11.3.1.2 The cpio command

cpio can also be used to make backups. It has several advantages:

  • It is designed to easily back up completely arbitrary sets of files; tar is easiest to use with directory subtrees.

  • It packs data on tape much more efficiently than tar. If fitting all your data on one tape is an issue, cpio may be preferable.

  • On restores, it skips over bad spots on the tape, while tar just dies.

  • It can span tapes, while many versions of tar are limited to a single volume.

Using its -o option, cpio copies the files whose pathnames are passed to it via standard input (often by ls or find) to standard output; you redirect standard output to use cpio to write to floppy disk or tape. The following examples illustrate some typical backup uses of cpio:

$ find /home -print | cpio -o >/dev/rmt0 $ find /home -cpio /dev/rmt0

The first command copies all files in /home and its subdirectories to the tape in drive 0. The second command performs the identical backup via a version of find that offers a -cpio option.
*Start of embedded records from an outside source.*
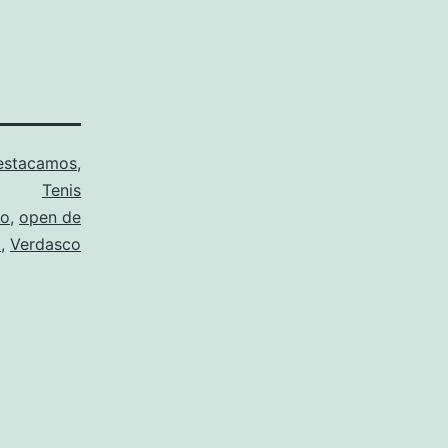
estacamos
,
Tenis
ro
,
open de
o
,
Verdasco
11.3.1.3 Incremental backups with tar and cpio

Combining find with tar or cpio is one easy way to perform incremental backups, especially when only two or three distinct backup levels are needed. For example, the following commands both copy all files under /home which have been modified today into an archive on /dev/rmt1, excluding any object (.o) files:

$ find /home -mtime -1 ! -name \*.o -print | cpio -o >/dev/rmt1 $ tar c1 `find /home -mtime -1 ! -name `*.o' ! -type d -print`

The find command used with tar needs to exclude directories, because tar will automatically archive every file underneath any directory named in the file list, and all directories in which any file has changed will appear in the output from find.

You can also use find's -newer option to perform an incremental backup in this way:

$ touch /backup/home_full $ find /home -print | cpio -o > /dev/rmt0 A day later . . . $ touch /backup/home_incr_1 $ find /home -newer /backup/home_full -print | cpio -o > /dev/rmt0

The first command timestamps the file /backup/home_full using the touch command (/backup is a directory created for such backup time records), and the second command performs a full backup of /home. Some time later, the second two commands could be used to archive all files that whose data has changed since the first backup and to record when it began. Timestamping the record files before this backup begins ensures that any files that are modified while it is being written will be backed up during a subsequent incremental, regardless of whether such files have been included in the current backup or not.

11.3.1.4 pax: Detente between tar and cpio

The pax command attempts to bridge the gap between tar and cpio by providing a single general-purpose archiving utility.[16] It can read and write archives in either format (by default, it writes tar archives), and offers enhancements over both of them, making it an excellent utility for system backups in many environments. pax is available for all of the Unix versions we are considering. Like cpio, pax archives may span multiple media volumes.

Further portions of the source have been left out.